だから、遠回りのように見えても、お産や子育ての自然性を護っていくことが、平和ということの最も本質的な一番の土台になっているのです。次いで大切なのが、家庭という生活空間が満ち足りていること、その次が保育や教育だと思うのです。

争いのない生活
そのことを少し控えめな言葉で表現すると「争いのない生活」になります。一燈園を創った西田天香さんは、「争いのない生活」を求め、徹底した無所有、奉仕の生活を貫かれましたが、それは苦渋に満ちたものではもちろんなく、純粋な愛が循環していく、光に包まれ、光に養われるような、真実の幸福と共にある生活でした。今は、お金や生活のために働くのが当然のようになっていますが、「生活のために働かず」ただ頼まれるままに喜んで働く天香さんの生き方は、当時も多くの人たちの心へ届き、大正10年に出版された著書『懺悔の生活』(春秋社)は一年で120版を数える大ベストセラーとなりました。

自らの中にある争い
人は切羽詰まってくると、つい怒ったり、強引に何かをしようと躍起になったりしやすいものですが、心に生じた切迫感が肉体的な苦しみにつながり、その耐え難い苦しみをなんとかしようとして乱暴な行動が起こります。
この一連のプロセスは瞬時に連鎖していくので、ほとんど気がつかないのですが、まず、その状況が本当に切迫したものなのかを疑い、目の前の状況に対する解釈を変えてみることができます(=リフレーミング)。次に苦しみを続ける必要があるかどうかを疑い、必要のない苦しみはその場でほどいていくことができます(=心身をゆるめる)。そして、その苦しみに対して乱暴な行動が本当に必要かどうかを疑い、選択肢を広げ、最も適切な対応へ昇華させていくことができます(=自然に動く)。

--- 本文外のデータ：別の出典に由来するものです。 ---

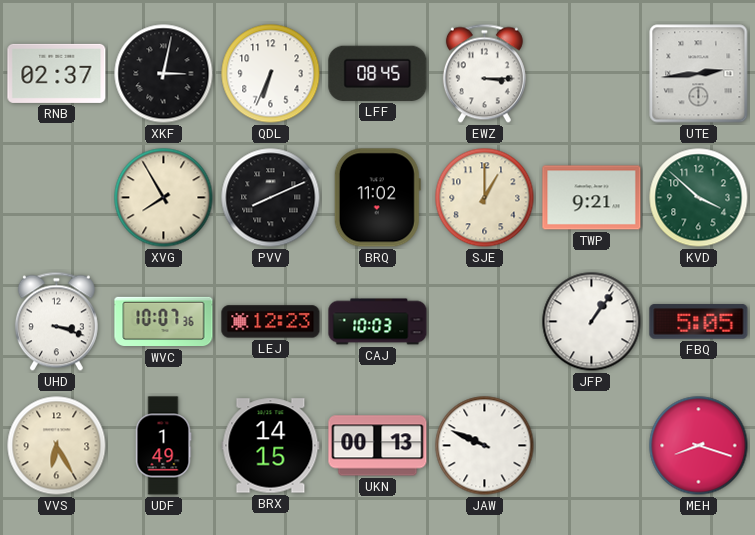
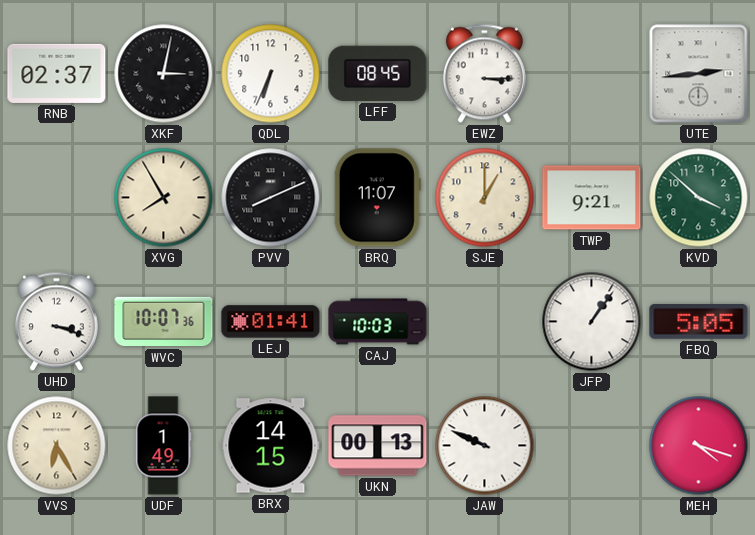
BRQ: 11:02 -> 11:07
LEJ: 12:23 -> 01:41
MEH: 8:18 -> 4:18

目覚めのための「喝!」が必要な場合もありますが、大部分は、落ちついて必要な対処をする方が、はるかにスムーズに物事が進み有益な結果を得るでしょう。
こうした、人間が持つ自由自在な理解判断力のことを、本当の理性と言うのではないかと思います。この真の理性と、天然の慈愛とが両輪となってスムーズに動き出すと「争いのない生活」は自ずと実現していくでしょう。
 
気功協会の願い
気功は、体の中にある自然の働きを目覚めさせていくもの。内臓諸器官が十全に働くことも、筋肉がスムーズに伸び縮みすることも、病むことも回復していくこともその具体的な現れです。そして、天然の慈愛があふれて幸せに包まれることも、自分の思考や感情、心の動きに敏感に気づいて、自由に最適な道を選んでいくことも、この「からだの自然」の一部です。

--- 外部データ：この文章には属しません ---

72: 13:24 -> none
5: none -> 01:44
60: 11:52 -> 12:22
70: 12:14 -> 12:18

弘法大師空海は、著書「秘蔵宝鑰」の中で「三界の狂人は狂せることを知らず、 四生の盲者は盲なることを識らず。 生まれ生まれ生まれ生まれて生の始めに暗く、死に死に死に死んで死の終わりに冥し。」という美しい言葉を書き遺しています。これは、劉漢文先生の言葉で言えば「諸漏漏尽」にあたるでしょう。私たちは悩みや苦しみの尽きない世界に生きている。生まれたと思ったら既にその暗い闇の中にあり、死を迎える臨終の時にも闇は少しも晴れていない。だからもし今気づいて、今目を開かなかったら永遠に輪廻の闇の中をさまようのだと、そう諭しているように私には聞こえます。
私たちは目の前の問題を何とか解決しようと解決策を探し、一生懸命になって頑張ろうとしますが、的外れな動き方が問題をややこしくしてしまうことがあります。例えば、病気を敵だと思い、敵を退治して症状を追い払えばそれで治ったのだと錯覚してしまう。本質をはっきり見れば、症状は体の健全な働き。そのことが判るだけで、心身の不要な葛藤は減ります。純粋に異常に気づくことで、正常な回復機構が働き始めますから、何か大変なことがあるとしたら、脚色や偏見を入れずに、そのままの事実を目を開いてはっきり知ることがとても大きな力になります。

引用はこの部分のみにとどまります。